There was precious little of note in the small stack to my right hand side. A copy of the incorporation form for Fontaine and Fontaine showed nothing I did not already know. The medical examiner’s report on William Klein’s death reported a finding of considerable blunt trauma consistent with a fall from the height of the fire escape and did not suggest foul play. Anthony Deane’s birth certificate proved only that he had been born twenty-nine years earlier and that his parents were Estella Llewellyn Deane and Peter Deane of Denville, New Jersey. That information seemed to have no relevance to the question at hand.
When I lifted that sheet, however, I found something I had not expected. A single sheet of paper, smaller than the standard copy size I use in my printer, folded in half vertically and a light green shade, had been inserted into the pile. I did not recognize it and had no idea how it had been included in my work stack. Before touching it I put on a pair of latex gloves from a box I keep in my closet to avoid contaminating the paper if it turned out to be evidence in a criminal matter like the death of William Klein or Brett Fontaine.

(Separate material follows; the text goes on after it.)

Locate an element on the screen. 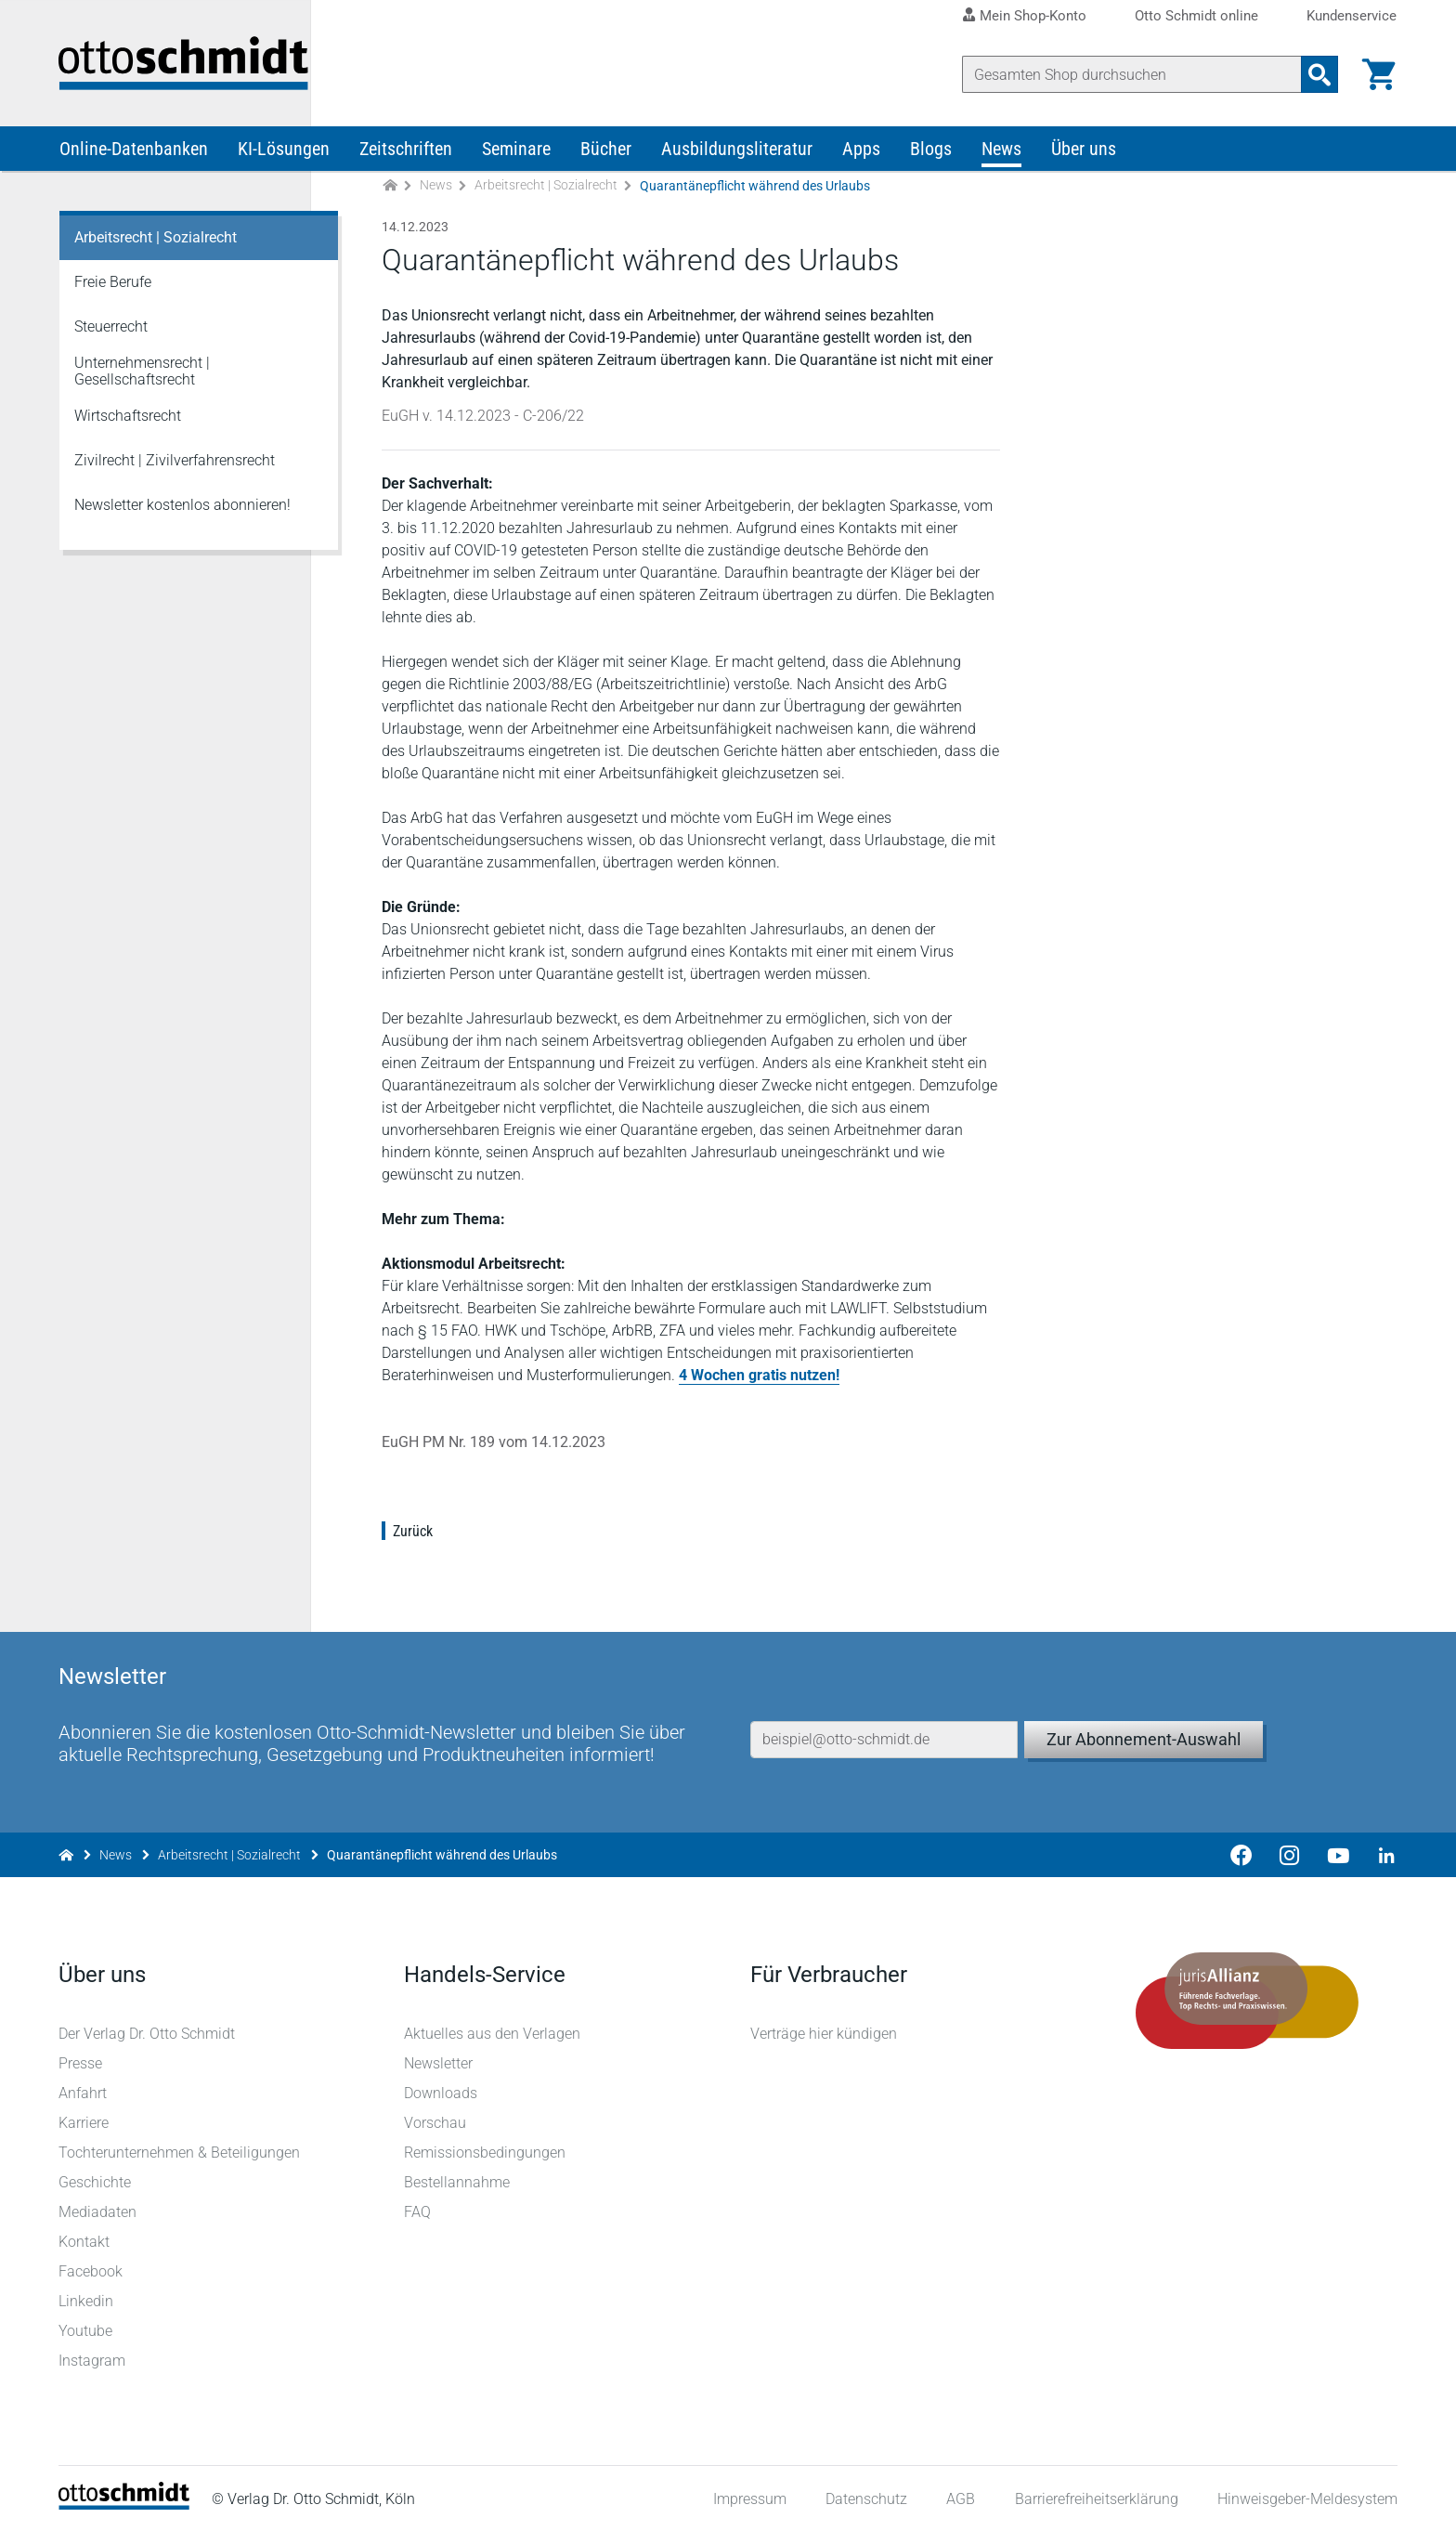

Using a pair of tweezers from my desk drawer I carefully examined the paper. Because it was folded with nothing written on what was now its “front,” there was little information. There was no watermark or random ink blots on the outside of the sheet. The only data, if there were any at all, would be found by unfolding the prepared message. I hoped there would be some writing inside.
The tweezers might make an indentation if I closed them firmly enough to open the sheet so I relied on my fingers in the gloves to do so. And I was rewarded with a handwritten note on the inside of the green paper.
It read: Meet me at the Hillsdale Cemetery in Scotch Plains at nine thirty tonight. MM.
MM? Out loud I whispered, “Melanie Mason?”